Environmentally it’s more about how you extract lithium from the lithium rich brines, for instance, in South America they use massive evaporation ponds which look horrible at least.
In Cornwall they’re proposing combined geothermal & lithium extraction plants. Geothermal has been tried before but had the probem that the salts came out of solution & blocked up the pipework, the lithium rich salts being a major problem as a process pollutant, but 40 years later & the pollutant has become the ore. The geothermal “fluids” are pretty acidic though & they’d be injected back into a parallel borehole. Depths of around 4km plus are being talked about & the souce rocks are the granite batholiths (granitic pegmatites are rich in spodumine & other lithium rich minerals, the geology & chemistry of how they formed is simple enough & you could talk about “eutectic points”).
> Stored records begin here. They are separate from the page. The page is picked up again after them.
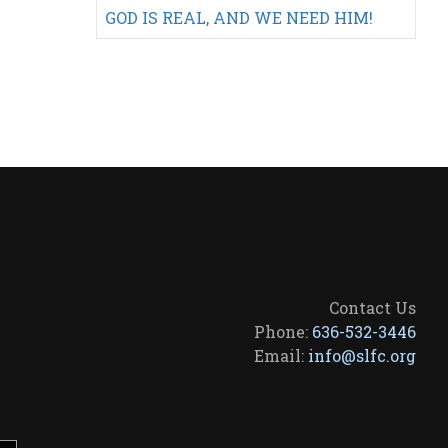
GOD IS REAL, AND WE NEED HIM!
Contact Us
Phone:
636-532-3446
Email:
info@slfc.org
Open mining for spodumine in Canada would be just like any other quarrying operation, and the processing acidic & just as dirty as other mineral extraction.
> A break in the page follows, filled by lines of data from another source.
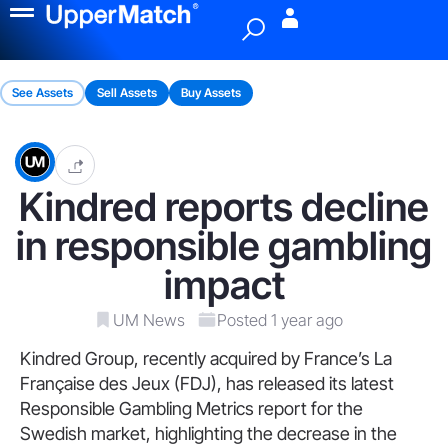
Menu
See Assets
Sell Assets
Buy Assets
Kindred reports decline
in responsible gambling
impact
UM News
Posted 1 year ago
Kindred Group, recently acquired by France’s La
Française des Jeux (FDJ), has released its latest
Responsible Gambling Metrics report for the
Swedish market, highlighting the decrease in the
What differs with fossil fuels is that the extraction & pollution simply keeps going & in far larger amounts, recent quotes were saying that lithium battery cars became less polluting overall than fossil fueled cars after around 16,000 miles of use.
Lithium batteries can be & will be 100% recycled so there is no “disposal”. The fuel, electrons, will hopefully continue to be extracted by wind turbines etc., in a more environmentally acceptable manner than burning hydrocarbons.
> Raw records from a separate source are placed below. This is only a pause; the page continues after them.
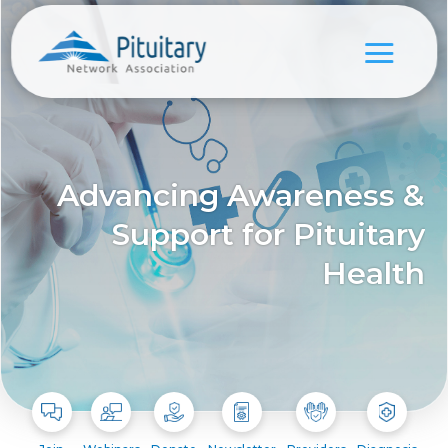
Advancing Awareness &
Support for Pituitary
Health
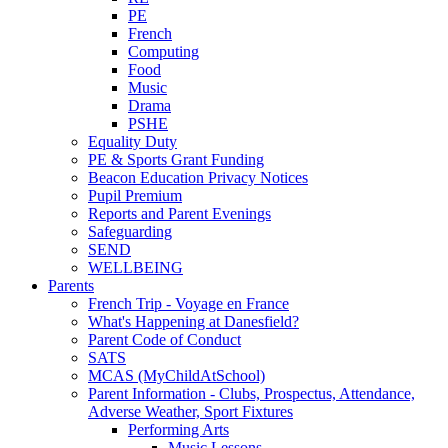
PE
French
Computing
Food
Music
Drama
PSHE
Equality Duty
PE & Sports Grant Funding
Beacon Education Privacy Notices
Pupil Premium
Reports and Parent Evenings
Safeguarding
SEND
WELLBEING
Parents
French Trip - Voyage en France
What's Happening at Danesfield?
Parent Code of Conduct
SATS
MCAS (MyChildAtSchool)
Parent Information - Clubs, Prospectus, Attendance,
Adverse Weather, Sport Fixtures
Performing Arts
Music Lessons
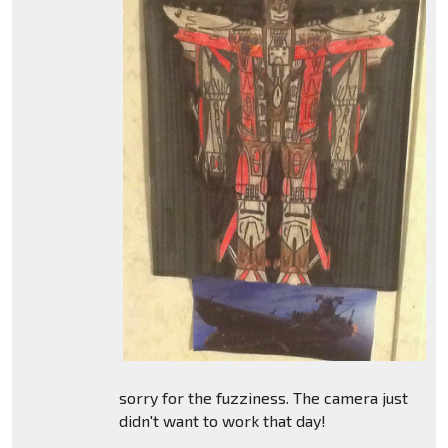
sorry for the fuzziness. The camera just
didn't want to work that day!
Other environmental concerns such as particulate pollution from tyres (wheelchair tyres are probably more polluting) and dust from brakes (regenerative braking doesn’t use the brake pads so no dust) are usually brought up simply as excuses for carrying on polluting the planet with fossil fuels, or, political stunts by people who don’t believe in personal transport & who would prefer the disabled were euthanased.